### About this task
Without any images, output the records below verbatim.
Data shown START
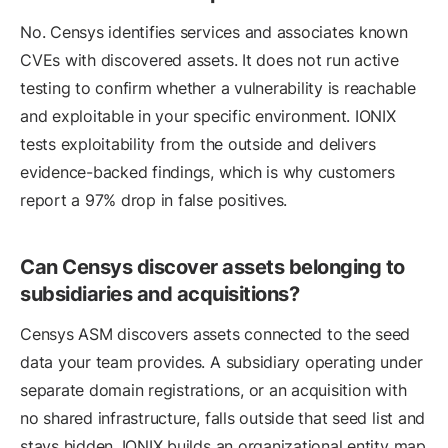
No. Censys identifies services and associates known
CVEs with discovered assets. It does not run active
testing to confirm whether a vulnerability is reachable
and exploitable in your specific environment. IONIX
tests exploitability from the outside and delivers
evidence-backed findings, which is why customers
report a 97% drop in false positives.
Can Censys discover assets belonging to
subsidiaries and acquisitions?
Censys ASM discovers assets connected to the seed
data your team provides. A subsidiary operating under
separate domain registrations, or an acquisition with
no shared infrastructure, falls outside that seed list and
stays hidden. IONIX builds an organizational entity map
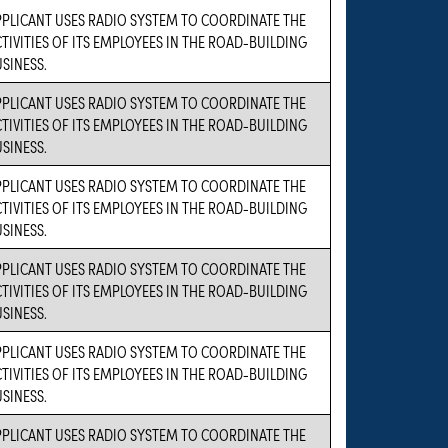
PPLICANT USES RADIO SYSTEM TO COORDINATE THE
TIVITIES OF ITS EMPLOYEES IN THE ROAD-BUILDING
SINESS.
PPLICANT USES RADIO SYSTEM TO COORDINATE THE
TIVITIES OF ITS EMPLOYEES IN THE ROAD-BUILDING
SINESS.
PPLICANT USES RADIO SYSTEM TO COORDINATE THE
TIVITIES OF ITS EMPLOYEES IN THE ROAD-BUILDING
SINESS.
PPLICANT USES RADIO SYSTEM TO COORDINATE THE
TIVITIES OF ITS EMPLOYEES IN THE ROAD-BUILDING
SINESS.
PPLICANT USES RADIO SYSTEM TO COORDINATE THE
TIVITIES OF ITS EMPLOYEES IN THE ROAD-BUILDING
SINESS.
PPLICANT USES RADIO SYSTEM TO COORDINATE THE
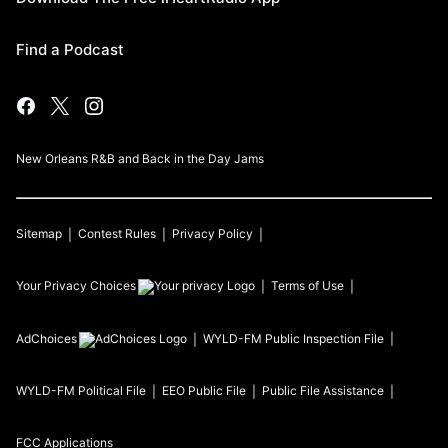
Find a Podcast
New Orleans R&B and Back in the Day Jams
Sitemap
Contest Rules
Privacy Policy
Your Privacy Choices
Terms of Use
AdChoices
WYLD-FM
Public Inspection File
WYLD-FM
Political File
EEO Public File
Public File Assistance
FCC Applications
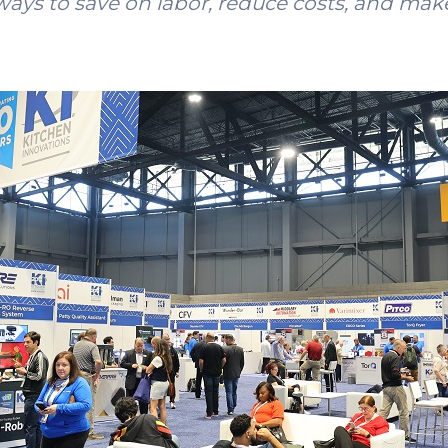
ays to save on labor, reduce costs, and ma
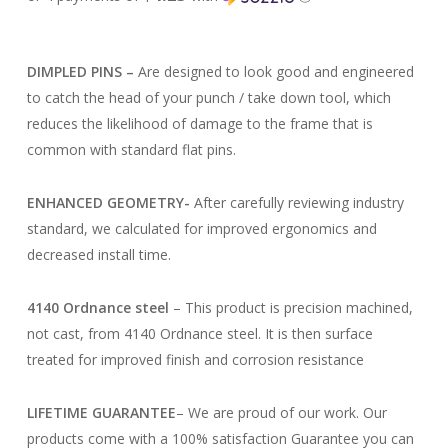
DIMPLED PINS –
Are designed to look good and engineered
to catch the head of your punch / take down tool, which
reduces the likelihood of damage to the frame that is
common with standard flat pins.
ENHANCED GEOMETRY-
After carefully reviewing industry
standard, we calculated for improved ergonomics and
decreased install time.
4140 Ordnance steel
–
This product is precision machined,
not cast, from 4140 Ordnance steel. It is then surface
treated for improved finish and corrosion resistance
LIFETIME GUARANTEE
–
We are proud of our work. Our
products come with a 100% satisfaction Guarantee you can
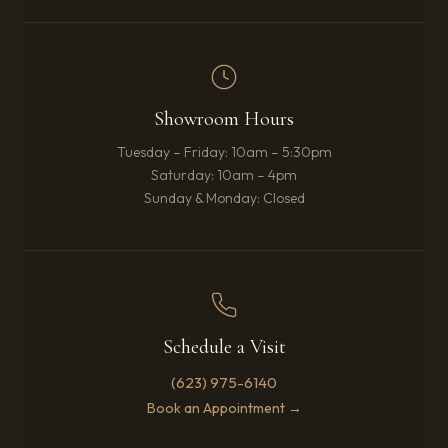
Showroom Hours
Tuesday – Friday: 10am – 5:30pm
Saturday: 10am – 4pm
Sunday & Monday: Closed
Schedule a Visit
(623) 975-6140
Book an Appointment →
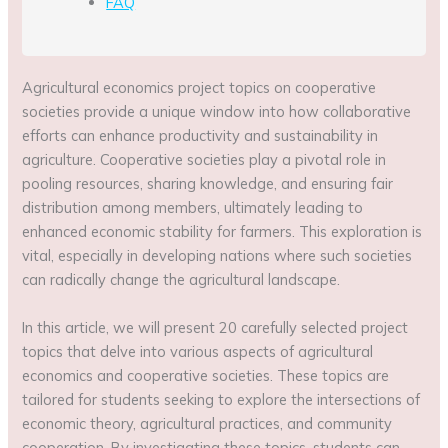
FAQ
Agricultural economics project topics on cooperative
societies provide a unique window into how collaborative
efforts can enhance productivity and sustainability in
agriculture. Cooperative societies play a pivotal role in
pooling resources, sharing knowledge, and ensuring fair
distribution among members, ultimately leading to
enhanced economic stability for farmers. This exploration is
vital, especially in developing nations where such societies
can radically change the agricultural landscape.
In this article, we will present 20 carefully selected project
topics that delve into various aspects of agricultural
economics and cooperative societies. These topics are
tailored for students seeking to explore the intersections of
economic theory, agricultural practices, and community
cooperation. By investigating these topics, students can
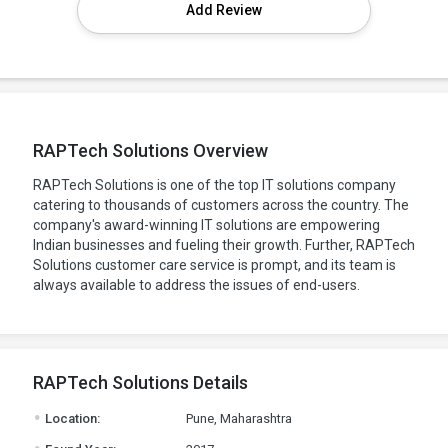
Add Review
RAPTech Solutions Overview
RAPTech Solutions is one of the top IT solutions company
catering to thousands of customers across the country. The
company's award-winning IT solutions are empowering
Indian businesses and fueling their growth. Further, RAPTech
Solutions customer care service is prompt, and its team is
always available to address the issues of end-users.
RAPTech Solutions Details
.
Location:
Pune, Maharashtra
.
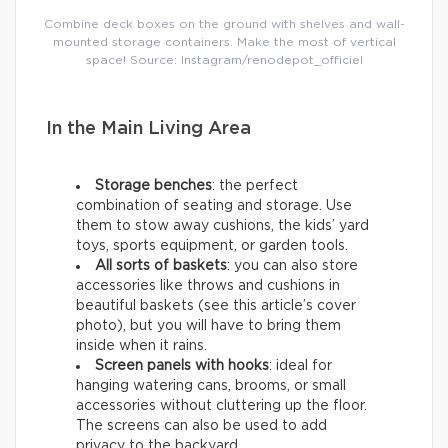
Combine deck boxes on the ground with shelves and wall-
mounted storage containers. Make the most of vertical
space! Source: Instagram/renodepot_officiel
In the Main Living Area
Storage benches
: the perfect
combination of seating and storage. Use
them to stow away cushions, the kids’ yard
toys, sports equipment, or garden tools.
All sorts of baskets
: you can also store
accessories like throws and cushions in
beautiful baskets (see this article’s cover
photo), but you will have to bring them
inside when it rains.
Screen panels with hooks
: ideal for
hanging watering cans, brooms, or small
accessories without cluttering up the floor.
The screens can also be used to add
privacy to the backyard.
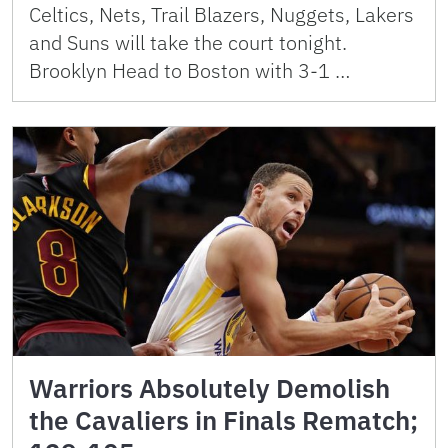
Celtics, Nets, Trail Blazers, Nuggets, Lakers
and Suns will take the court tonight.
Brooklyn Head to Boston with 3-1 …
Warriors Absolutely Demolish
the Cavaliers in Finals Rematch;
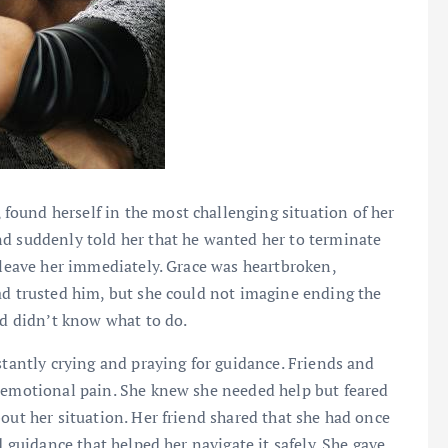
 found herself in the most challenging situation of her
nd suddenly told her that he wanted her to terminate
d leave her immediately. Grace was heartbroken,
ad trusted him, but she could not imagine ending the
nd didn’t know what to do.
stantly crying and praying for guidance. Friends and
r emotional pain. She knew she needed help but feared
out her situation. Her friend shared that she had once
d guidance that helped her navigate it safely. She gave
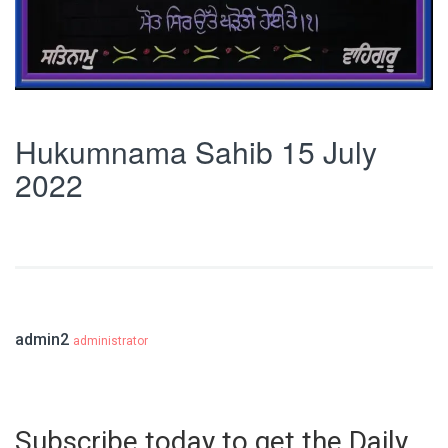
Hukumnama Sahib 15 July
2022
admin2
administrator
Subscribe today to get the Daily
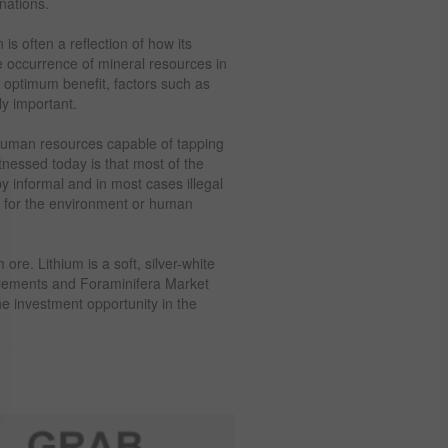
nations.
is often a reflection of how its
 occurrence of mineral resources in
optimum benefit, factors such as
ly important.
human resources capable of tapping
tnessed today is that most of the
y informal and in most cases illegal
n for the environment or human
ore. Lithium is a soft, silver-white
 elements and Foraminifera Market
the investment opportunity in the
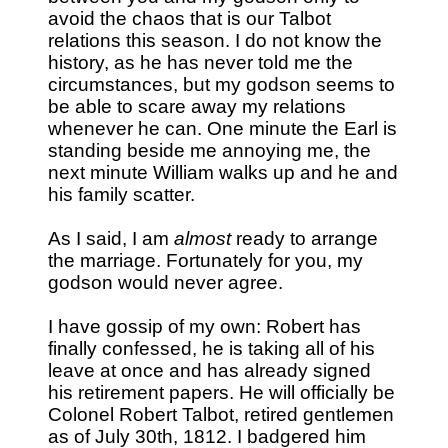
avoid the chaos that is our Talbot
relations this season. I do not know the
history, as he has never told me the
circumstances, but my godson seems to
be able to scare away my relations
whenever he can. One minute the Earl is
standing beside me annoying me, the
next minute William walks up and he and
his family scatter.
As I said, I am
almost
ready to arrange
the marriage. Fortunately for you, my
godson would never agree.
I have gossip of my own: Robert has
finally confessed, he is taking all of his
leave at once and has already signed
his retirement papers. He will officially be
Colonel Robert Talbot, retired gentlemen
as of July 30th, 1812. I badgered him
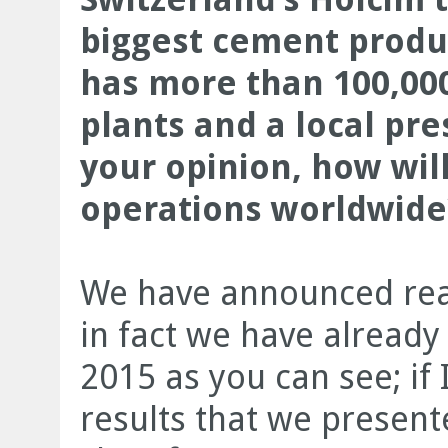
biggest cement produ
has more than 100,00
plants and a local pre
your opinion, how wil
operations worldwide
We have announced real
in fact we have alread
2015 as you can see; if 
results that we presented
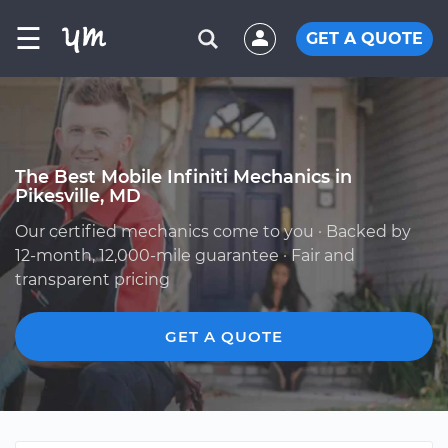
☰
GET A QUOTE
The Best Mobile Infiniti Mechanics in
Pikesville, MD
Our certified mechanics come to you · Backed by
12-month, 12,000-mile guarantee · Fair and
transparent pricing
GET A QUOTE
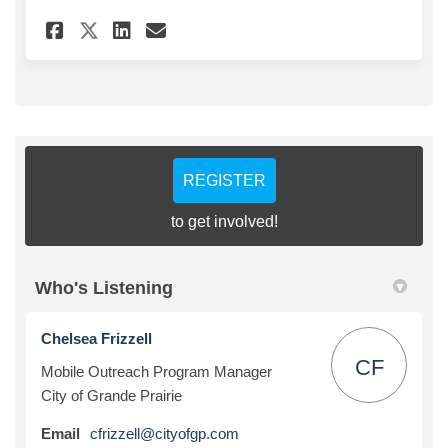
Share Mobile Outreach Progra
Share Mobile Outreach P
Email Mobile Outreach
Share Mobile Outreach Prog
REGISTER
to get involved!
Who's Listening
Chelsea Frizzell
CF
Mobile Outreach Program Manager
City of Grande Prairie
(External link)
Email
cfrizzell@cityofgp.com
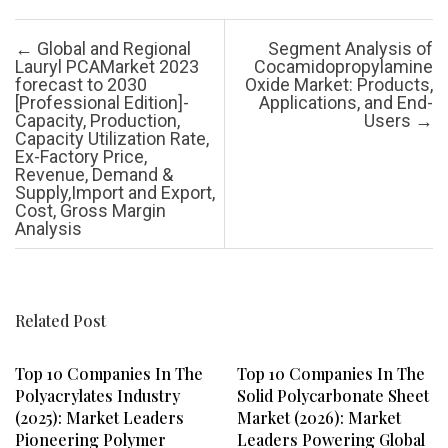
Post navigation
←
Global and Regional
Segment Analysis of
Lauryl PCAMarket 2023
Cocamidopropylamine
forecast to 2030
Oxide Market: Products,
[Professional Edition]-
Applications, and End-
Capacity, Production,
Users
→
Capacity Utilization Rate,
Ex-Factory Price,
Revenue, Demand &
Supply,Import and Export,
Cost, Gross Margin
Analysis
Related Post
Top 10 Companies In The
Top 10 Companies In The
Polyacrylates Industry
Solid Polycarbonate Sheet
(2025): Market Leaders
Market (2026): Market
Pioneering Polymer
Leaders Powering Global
Data shown END
### Solution
No. Censys identifies services and associates known
CVEs with discovered assets. It does not run active
testing to confirm whether a vulnerability is reachable
and exploitable in your specific environment. IONIX
tests exploitability from the outside and delivers
evidence-backed findings, which is why customers
report a 97% drop in false positives.
Can Censys discover assets belonging to
subsidiaries and acquisitions?
Censys ASM discovers assets connected to the seed
data your team provides. A subsidiary operating under
separate domain registrations, or an acquisition with
no shared infrastructure, falls outside that seed list and
stays hidden. IONIX builds an organizational entity map
PPLICANT USES RADIO SYSTEM TO COORDINATE THE
TIVITIES OF ITS EMPLOYEES IN THE ROAD-BUILDING
SINESS.
PPLICANT USES RADIO SYSTEM TO COORDINATE THE
TIVITIES OF ITS EMPLOYEES IN THE ROAD-BUILDING
SINESS.
PPLICANT USES RADIO SYSTEM TO COORDINATE THE
TIVITIES OF ITS EMPLOYEES IN THE ROAD-BUILDING
SINESS.
PPLICANT USES RADIO SYSTEM TO COORDINATE THE
TIVITIES OF ITS EMPLOYEES IN THE ROAD-BUILDING
SINESS.
PPLICANT USES RADIO SYSTEM TO COORDINATE THE
TIVITIES OF ITS EMPLOYEES IN THE ROAD-BUILDING
SINESS.
PPLICANT USES RADIO SYSTEM TO COORDINATE THE
Find a Podcast
New Orleans R&B and Back in the Day Jams
Sitemap
Contest Rules
Privacy Policy
Your Privacy Choices
Terms of Use
AdChoices
WYLD-FM
Public Inspection File
WYLD-FM
Political File
EEO Public File
Public File Assistance
FCC Applications
ays to save on labor, reduce costs, and ma
DIMPLED PINS –
Are designed to look good and engineered
to catch the head of your punch / take down tool, which
reduces the likelihood of damage to the frame that is
common with standard flat pins.
ENHANCED GEOMETRY-
After carefully reviewing industry
standard, we calculated for improved ergonomics and
decreased install time.
4140 Ordnance steel
–
This product is precision machined,
not cast, from 4140 Ordnance steel. It is then surface
treated for improved finish and corrosion resistance
LIFETIME GUARANTEE
–
We are proud of our work. Our
products come with a 100% satisfaction Guarantee you can
Showroom Hours
Tuesday – Friday: 10am – 5:30pm
Saturday: 10am – 4pm
Sunday & Monday: Closed
Schedule a Visit
(623) 975-6140
Book an Appointment →
FAQ
Agricultural economics project topics on cooperative
societies provide a unique window into how collaborative
efforts can enhance productivity and sustainability in
agriculture. Cooperative societies play a pivotal role in
pooling resources, sharing knowledge, and ensuring fair
distribution among members, ultimately leading to
enhanced economic stability for farmers. This exploration is
vital, especially in developing nations where such societies
can radically change the agricultural landscape.
In this article, we will present 20 carefully selected project
topics that delve into various aspects of agricultural
economics and cooperative societies. These topics are
tailored for students seeking to explore the intersections of
economic theory, agricultural practices, and community
cooperation. By investigating these topics, students can
Add Review
RAPTech Solutions Overview
RAPTech Solutions is one of the top IT solutions company
catering to thousands of customers across the country. The
company's award-winning IT solutions are empowering
Indian businesses and fueling their growth. Further, RAPTech
Solutions customer care service is prompt, and its team is
always available to address the issues of end-users.
RAPTech Solutions Details
.
Location:
Pune, Maharashtra
.
Combine deck boxes on the ground with shelves and wall-
mounted storage containers. Make the most of vertical
space! Source: Instagram/renodepot_officiel
In the Main Living Area
Storage benches
: the perfect
combination of seating and storage. Use
them to stow away cushions, the kids’ yard
toys, sports equipment, or garden tools.
All sorts of baskets
: you can also store
accessories like throws and cushions in
beautiful baskets (see this article’s cover
photo), but you will have to bring them
inside when it rains.
Screen panels with hooks
: ideal for
hanging watering cans, brooms, or small
accessories without cluttering up the floor.
The screens can also be used to add
privacy to the backyard.
Celtics, Nets, Trail Blazers, Nuggets, Lakers
and Suns will take the court tonight.
Brooklyn Head to Boston with 3-1 …
Warriors Absolutely Demolish
the Cavaliers in Finals Rematch;
 found herself in the most challenging situation of her
nd suddenly told her that he wanted her to terminate
d leave her immediately. Grace was heartbroken,
ad trusted him, but she could not imagine ending the
nd didn’t know what to do.
stantly crying and praying for guidance. Friends and
r emotional pain. She knew she needed help but feared
out her situation. Her friend shared that she had once
d guidance that helped her navigate it safely. She gave
Hukumnama Sahib 15 July
2022
admin2
administrator
Subscribe today to get the Daily
nations.
is often a reflection of how its
 occurrence of mineral resources in
optimum benefit, factors such as
ly important.
human resources capable of tapping
tnessed today is that most of the
y informal and in most cases illegal
n for the environment or human
ore. Lithium is a soft, silver-white
 elements and Foraminifera Market
the investment opportunity in the
avoid the chaos that is our Talbot
relations this season. I do not know the
history, as he has never told me the
circumstances, but my godson seems to
be able to scare away my relations
whenever he can. One minute the Earl is
standing beside me annoying me, the
next minute William walks up and he and
his family scatter.
As I said, I am
almost
ready to arrange
the marriage. Fortunately for you, my
godson would never agree.
I have gossip of my own: Robert has
finally confessed, he is taking all of his
leave at once and has already signed
his retirement papers. He will officially be
Colonel Robert Talbot, retired gentlemen
as of July 30th, 1812. I badgered him
biggest cement produ
has more than 100,00
plants and a local pre
your opinion, how wil
operations worldwide
We have announced real
in fact we have alread
2015 as you can see; if 
results that we presented
☰
GET A QUOTE
The Best Mobile Infiniti Mechanics in
Pikesville, MD
Our certified mechanics come to you · Backed by
12-month, 12,000-mile guarantee · Fair and
transparent pricing
GET A QUOTE
Share Mobile Outreach Progra
Share Mobile Outreach P
Email Mobile Outreach
Share Mobile Outreach Prog
REGISTER
to get involved!
Who's Listening
Chelsea Frizzell
CF
Mobile Outreach Program Manager
City of Grande Prairie
(External link)
Email
cfrizzell@cityofgp.com
Post navigation
←
Global and Regional
Segment Analysis of
Lauryl PCAMarket 2023
Cocamidopropylamine
forecast to 2030
Oxide Market: Products,
[Professional Edition]-
Applications, and End-
Capacity, Production,
Users
→
Capacity Utilization Rate,
Ex-Factory Price,
Revenue, Demand &
Supply,Import and Export,
Cost, Gross Margin
Analysis
Related Post
Top 10 Companies In The
Top 10 Companies In The
Polyacrylates Industry
Solid Polycarbonate Sheet
(2025): Market Leaders
Market (2026): Market
Pioneering Polymer
Leaders Powering Global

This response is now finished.